> [What you will do]:
A verbatim restatement of the data, free of pictures, is what you should output.

---------- Material shown

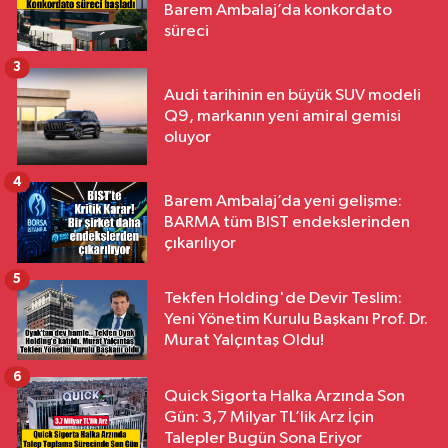
Barem Ambalaj’da konkordato
süreci
3
Audi tarihinin en büyük SUV modeli
Q9, markanın yeni amiral gemisi
oluyor
4
Barem Ambalaj’da yeni gelişme:
BARMA tüm BIST endekslerinden
çıkarılıyor
5
Tekfen Holding'de Devir Teslim:
Yeni Yönetim Kurulu Başkanı Prof. Dr.
Murat Yalçıntaş Oldu!
6
Quick Sigorta Halka Arzında Son
Gün: 3,7 Milyar TL’lik Arz İçin
Talepler Bugün Sona Eriyor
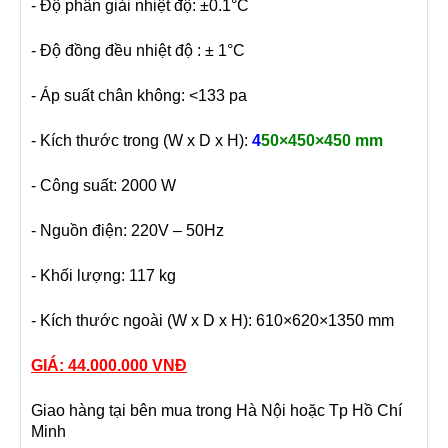
- Độ phân giải nhiệt độ: ±0.1°C
- Độ đồng đều nhiệt độ : ± 1°C
- Áp suất chân không: <133 pa
- Kích thước trong (W x D x H):
4
50×450×450 mm
- Công suất: 2000 W
- Nguồn điện: 220V – 50Hz
- Khối lượng: 117 kg
- Kích thước ngoài (W x D x H): 610×620×1350 mm
GIÁ: 44.000.000 VNĐ
Giao hàng tại bên mua trong Hà Nội hoặc Tp Hồ Chí
Minh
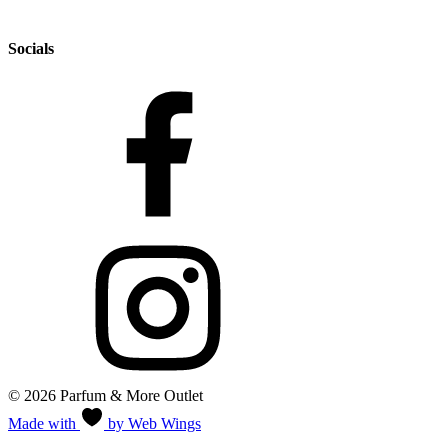
Socials
© 2026 Parfum & More Outlet
Made with
by Web Wings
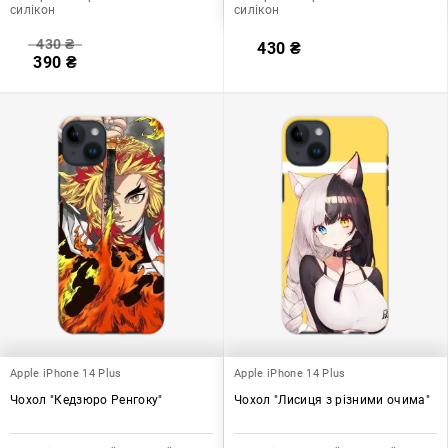
силікон
силікон
430
₴
430
₴
390
₴
Apple iPhone 14 Plus
Apple iPhone 14 Plus
Чохол "Кедзюро Ренгоку"
Чохол "Лисиця з різними очима"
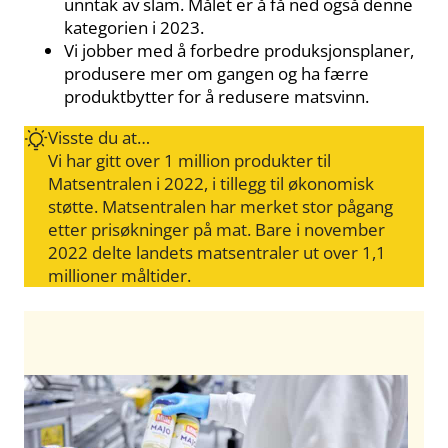
unntak av slam. Målet er å få ned også denne
kategorien i 2023.
Vi jobber med å forbedre produksjonsplaner,
produsere mer om gangen og ha færre
produktbytter for å redusere matsvinn.
Visste du at…
Vi har gitt over 1 million produkter til
Matsentralen i 2022, i tillegg til økonomisk
støtte. Matsentralen har merket stor pågang
etter prisøkninger på mat. Bare i november
2022 delte landets matsentraler ut over 1,1
millioner måltider.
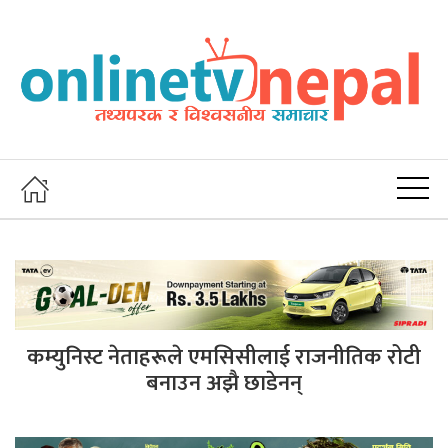
कम्युनिस्ट नेताहरूले एमसिसीलाई राजनीतिक रोटी
बनाउन अझै छाडेनन्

--------------------

> [Your response]:
Barem Ambalaj’da konkordato
süreci
3
Audi tarihinin en büyük SUV modeli
Q9, markanın yeni amiral gemisi
oluyor
4
Barem Ambalaj’da yeni gelişme:
BARMA tüm BIST endekslerinden
çıkarılıyor
5
Tekfen Holding'de Devir Teslim:
Yeni Yönetim Kurulu Başkanı Prof. Dr.
Murat Yalçıntaş Oldu!
6
Quick Sigorta Halka Arzında Son
Gün: 3,7 Milyar TL’lik Arz İçin
Talepler Bugün Sona Eriyor
- Độ phân giải nhiệt độ: ±0.1°C
- Độ đồng đều nhiệt độ : ± 1°C
- Áp suất chân không: <133 pa
- Kích thước trong (W x D x H):
4
50×450×450 mm
- Công suất: 2000 W
- Nguồn điện: 220V – 50Hz
- Khối lượng: 117 kg
- Kích thước ngoài (W x D x H): 610×620×1350 mm
GIÁ: 44.000.000 VNĐ
Giao hàng tại bên mua trong Hà Nội hoặc Tp Hồ Chí
Minh
Socials
© 2026 Parfum & More Outlet
Made with
by Web Wings
силікон
силікон
430
₴
430
₴
390
₴
Apple iPhone 14 Plus
Apple iPhone 14 Plus
Чохол "Кедзюро Ренгоку"
Чохол "Лисиця з різними очима"
unntak av slam. Målet er å få ned også denne
kategorien i 2023.
Vi jobber med å forbedre produksjonsplaner,
produsere mer om gangen og ha færre
produktbytter for å redusere matsvinn.
Visste du at…
Vi har gitt over 1 million produkter til
Matsentralen i 2022, i tillegg til økonomisk
støtte. Matsentralen har merket stor pågang
etter prisøkninger på mat. Bare i november
2022 delte landets matsentraler ut over 1,1
millioner måltider.
कम्युनिस्ट नेताहरूले एमसिसीलाई राजनीतिक रोटी
बनाउन अझै छाडेनन्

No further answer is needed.